At Sinai Health System, which serves predominantly Latino communities on the Southwest and West sides, there are 30 caregivers who are bilingual and bicultural professionals, said Raul Garcia, the director of community relations. They include interpreters, social workers, community health workers, family case managers and mental health professionals.
Despite the high number of infections, Garcia believes the help with translation has been sufficient, “but if we had more, it would be much better,” he said.
At Rush, staffers have treated COVID-19 patients speaking an estimated 60 languages. As a doctor who speaks multiple languages, Mirza knows the look of relief on patients’ faces when they realize she speaks Urdu.
But she also knows the challenges when a language isn’t shared. One patient, for example, thought doctors were saying the patient was about to die.

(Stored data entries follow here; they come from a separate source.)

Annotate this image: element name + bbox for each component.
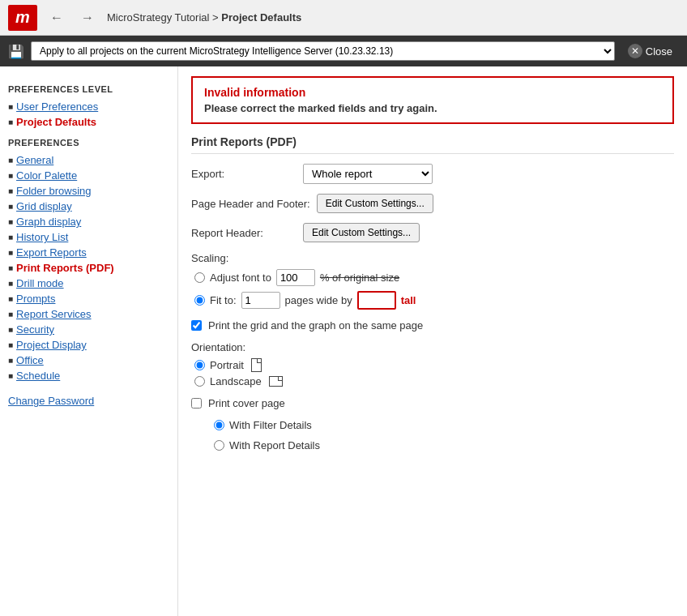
original-size-strikethrough: % of original size <box>320 272 399 284</box>
bullet-icon: ■ <box>8 371 13 380</box>
landscape-radio[interactable] <box>194 376 205 387</box>
close-label: Close <box>646 45 672 58</box>
scaling-section: Scaling: Adjust font to % of original si… <box>191 252 674 310</box>
report-header-label: Report Header: <box>191 227 297 239</box>
page-header-row: Page Header and Footer: Edit Custom Sett… <box>191 194 674 213</box>
breadcrumb-separator: > <box>212 11 221 24</box>
bullet-icon: ■ <box>8 202 13 211</box>
forward-button[interactable]: → <box>76 9 99 27</box>
sidebar-item-folder-browsing[interactable]: ■ Folder browsing <box>8 183 169 199</box>
print-cover-label: Print cover page <box>208 397 285 409</box>
scaling-label: Scaling: <box>191 252 674 264</box>
portrait-icon <box>251 358 262 372</box>
breadcrumb-current: Project Defaults <box>221 11 301 24</box>
page-header-label: Page Header and Footer: <box>191 198 310 210</box>
sidebar-item-export-reports[interactable]: ■ Export Reports <box>8 245 169 260</box>
print-reports-link[interactable]: Print Reports (PDF) <box>16 262 114 274</box>
history-list-link[interactable]: History List <box>16 231 68 243</box>
sidebar-item-prompts[interactable]: ■ Prompts <box>8 291 169 306</box>
export-label: Export: <box>191 168 297 180</box>
with-report-radio[interactable] <box>214 440 224 451</box>
save-icon: 💾 <box>8 44 24 59</box>
portrait-label: Portrait <box>210 359 244 371</box>
bullet-icon: ■ <box>8 118 13 126</box>
sidebar-item-project-defaults[interactable]: ■ Project Defaults <box>8 114 169 130</box>
bullet-icon: ■ <box>8 102 13 111</box>
adjust-font-label: Adjust font to <box>210 272 271 284</box>
section-title: Print Reports (PDF) <box>191 135 674 154</box>
portrait-row: Portrait <box>194 358 674 372</box>
bullet-icon: ■ <box>8 248 13 257</box>
page-header-edit-button[interactable]: Edit Custom Settings... <box>317 194 433 213</box>
color-palette-link[interactable]: Color Palette <box>16 169 77 182</box>
fit-to-pages-input[interactable] <box>241 292 280 309</box>
content-area: Invalid information Please correct the m… <box>178 66 687 616</box>
bullet-icon: ■ <box>8 217 13 226</box>
export-row: Export: Whole reportCurrent pageSelected… <box>191 164 674 184</box>
bullet-icon: ■ <box>8 310 13 319</box>
main-layout: PREFERENCES LEVEL ■ User Preferences ■ P… <box>0 66 687 616</box>
with-report-row: With Report Details <box>214 439 674 451</box>
landscape-icon <box>269 376 283 387</box>
bullet-icon: ■ <box>8 294 13 303</box>
apply-scope-select[interactable]: Apply to all projects on the current Mic… <box>31 41 615 61</box>
with-filter-row: With Filter Details <box>214 419 674 431</box>
sidebar-item-security[interactable]: ■ Security <box>8 322 169 337</box>
report-header-edit-button[interactable]: Edit Custom Settings... <box>303 223 420 242</box>
with-report-label: With Report Details <box>229 439 320 451</box>
project-defaults-link[interactable]: Project Defaults <box>16 116 96 128</box>
sidebar-item-general[interactable]: ■ General <box>8 152 169 168</box>
export-select[interactable]: Whole reportCurrent pageSelected pages <box>303 164 433 184</box>
sidebar-item-print-reports[interactable]: ■ Print Reports (PDF) <box>8 260 169 276</box>
user-preferences-link[interactable]: User Preferences <box>16 101 98 113</box>
bullet-icon: ■ <box>8 156 13 165</box>
orientation-section: Orientation: Portrait Landscape <box>191 341 674 387</box>
bullet-icon: ■ <box>8 171 13 180</box>
sidebar-item-graph-display[interactable]: ■ Graph display <box>8 214 169 229</box>
project-display-link[interactable]: Project Display <box>16 339 87 351</box>
schedule-link[interactable]: Schedule <box>16 370 60 382</box>
report-services-link[interactable]: Report Services <box>16 308 91 320</box>
fit-to-tall-input[interactable] <box>357 291 396 310</box>
sidebar-item-grid-display[interactable]: ■ Grid display <box>8 199 169 214</box>
bullet-icon: ■ <box>8 263 13 272</box>
folder-browsing-link[interactable]: Folder browsing <box>16 185 92 197</box>
adjust-font-input[interactable] <box>276 269 315 286</box>
back-button[interactable]: ← <box>45 9 68 27</box>
bullet-icon: ■ <box>8 340 13 349</box>
sidebar-item-color-palette[interactable]: ■ Color Palette <box>8 168 169 183</box>
portrait-radio[interactable] <box>194 360 205 370</box>
fit-to-label: Fit to: <box>210 294 237 306</box>
graph-display-link[interactable]: Graph display <box>16 216 81 228</box>
close-button[interactable]: ✕ Close <box>621 41 679 61</box>
with-filter-radio[interactable] <box>214 420 224 430</box>
error-title: Invalid information <box>204 86 661 99</box>
sidebar-item-history-list[interactable]: ■ History List <box>8 229 169 245</box>
prompts-link[interactable]: Prompts <box>16 293 55 305</box>
print-grid-row: Print the grid and the graph on the same… <box>191 319 674 332</box>
breadcrumb: MicroStrategy Tutorial > Project Default… <box>107 11 301 24</box>
sidebar-item-schedule[interactable]: ■ Schedule <box>8 368 169 383</box>
fit-to-radio[interactable] <box>194 295 205 306</box>
print-grid-checkbox[interactable] <box>191 320 202 331</box>
sidebar-item-project-display[interactable]: ■ Project Display <box>8 337 169 353</box>
sidebar-item-report-services[interactable]: ■ Report Services <box>8 306 169 322</box>
change-password-link[interactable]: Change Password <box>8 395 94 407</box>
print-cover-checkbox[interactable] <box>191 398 202 409</box>
sidebar-section-preferences-level: PREFERENCES LEVEL <box>8 84 169 94</box>
export-reports-link[interactable]: Export Reports <box>16 246 87 259</box>
sidebar-item-office[interactable]: ■ Office <box>8 353 169 368</box>
drill-mode-link[interactable]: Drill mode <box>16 277 64 289</box>
security-link[interactable]: Security <box>16 323 54 336</box>
adjust-font-row: Adjust font to % of original size <box>194 269 674 286</box>
app-logo: m <box>8 5 37 31</box>
office-link[interactable]: Office <box>16 354 44 366</box>
sidebar-item-drill-mode[interactable]: ■ Drill mode <box>8 276 169 291</box>
sidebar: PREFERENCES LEVEL ■ User Preferences ■ P… <box>0 66 178 616</box>
general-link[interactable]: General <box>16 154 53 166</box>
sidebar-item-user-preferences[interactable]: ■ User Preferences <box>8 99 169 114</box>
bullet-icon: ■ <box>8 325 13 334</box>
adjust-font-radio[interactable] <box>194 272 205 283</box>
with-filter-label: With Filter Details <box>229 419 312 431</box>
grid-display-link[interactable]: Grid display <box>16 200 72 212</box>
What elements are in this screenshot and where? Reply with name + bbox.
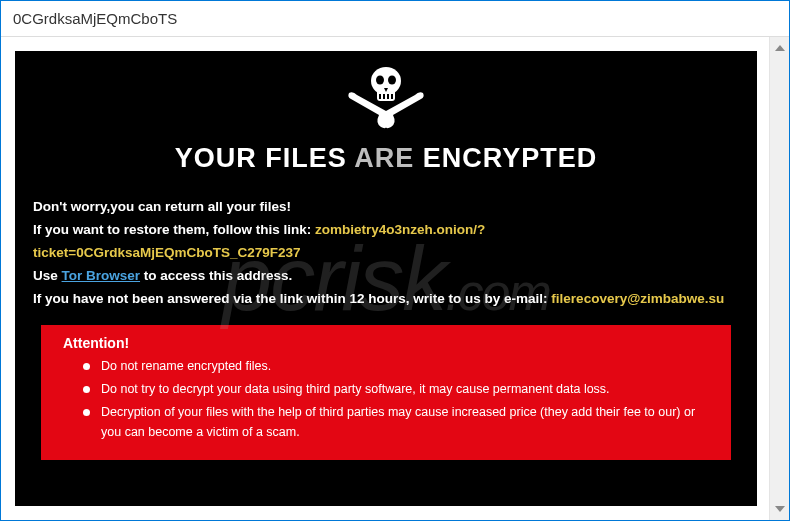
chevron-down-icon [775, 506, 785, 512]
window-titlebar: 0CGrdksaMjEQmCboTS [1, 1, 789, 37]
svg-point-3 [388, 76, 396, 85]
attention-list: Do not rename encrypted files. Do not tr… [55, 357, 717, 443]
svg-rect-7 [391, 94, 393, 99]
attention-item: Decryption of your files with the help o… [83, 403, 717, 442]
attention-box: Attention! Do not rename encrypted files… [41, 325, 731, 461]
svg-rect-5 [383, 94, 385, 99]
heading-part2: ENCRYPTED [414, 143, 597, 173]
vertical-scrollbar[interactable] [769, 37, 789, 520]
svg-rect-6 [387, 94, 389, 99]
heading: YOUR FILES ARE ENCRYPTED [33, 143, 739, 174]
attention-item: Do not rename encrypted files. [83, 357, 717, 376]
chevron-up-icon [775, 45, 785, 51]
viewport: pcrisk.com [1, 37, 789, 520]
heading-are: ARE [354, 143, 414, 173]
line-restore: If you want to restore them, follow this… [33, 219, 739, 265]
scroll-down-button[interactable] [771, 500, 789, 518]
content-wrap: pcrisk.com [1, 37, 769, 520]
line-email: If you have not been answered via the li… [33, 288, 739, 311]
heading-part1: YOUR FILES [175, 143, 355, 173]
scroll-up-button[interactable] [771, 39, 789, 57]
line-tor: Use Tor Browser to access this address. [33, 265, 739, 288]
skull-icon-wrap [33, 63, 739, 131]
attention-title: Attention! [63, 335, 717, 351]
email-link[interactable]: filerecovery@zimbabwe.su [551, 291, 724, 306]
line-email-text: If you have not been answered via the li… [33, 291, 551, 306]
window-title: 0CGrdksaMjEQmCboTS [13, 10, 177, 27]
tor-browser-link[interactable]: Tor Browser [62, 268, 141, 283]
attention-item: Do not try to decrypt your data using th… [83, 380, 717, 399]
svg-rect-4 [379, 94, 381, 99]
line-intro: Don't worry,you can return all your file… [33, 196, 739, 219]
line-tor-a: Use [33, 268, 62, 283]
line-tor-b: to access this address. [140, 268, 292, 283]
skull-crossbones-icon [343, 63, 429, 131]
line-restore-text: If you want to restore them, follow this… [33, 222, 315, 237]
ransom-note: pcrisk.com [15, 51, 757, 506]
svg-point-2 [376, 76, 384, 85]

Instead, doctors were communicating that the patient would be put on a ventilator.
People might nod as if they understand, Mirza said, but once an interpreter is involved, they share more detail about their condition.
The Joint Commission, which offers accreditation to hospitals, requires hospitals to have interpretation services and provide information tailored to a patient’s language. This can include staffers or translation through phone or video.
But first, patients must know they have this option. Hospitals vary on how they make clear to patients their language options. At Edward-Elmhurst Health system, staffers wear tags saying what languages they speak. At Advocate Health Care, each patient is asked whether they need an interpreter.
Guerrero said that while some patients are not comfortable communicating their symptoms through a third party, having someone who speaks their language still brings some level of comfort. “If they speak Spanish, it gives the patients … a sense of security that even though it’s an unprecedented time, they are going to get them the help they need.”
In the neighboring town of Cicero, Irene Romulo made sure the community had information about COVID-19 in Spanish.
Residents turned to her publication, Cicero Independiente, which publishes articles in Spanish and English, to learn about the virus, where to get tested and where to get help. The publication has a number of stories that highlight the unique struggles of the Latino community.
In April, after her grandfather died of COVID-19 complications, Romulo wrote an editorial: No, It’s Not that Latinx People Don’t Care, It’s Our Governments That Don’t. It was a response to public officials suggesting that Latinos were being disproportionally affected by the virus because they were careless, she said.
“As a country, as a town, we could have been more prepared for this; to address the systematic factors that lead to this,” Romulo said.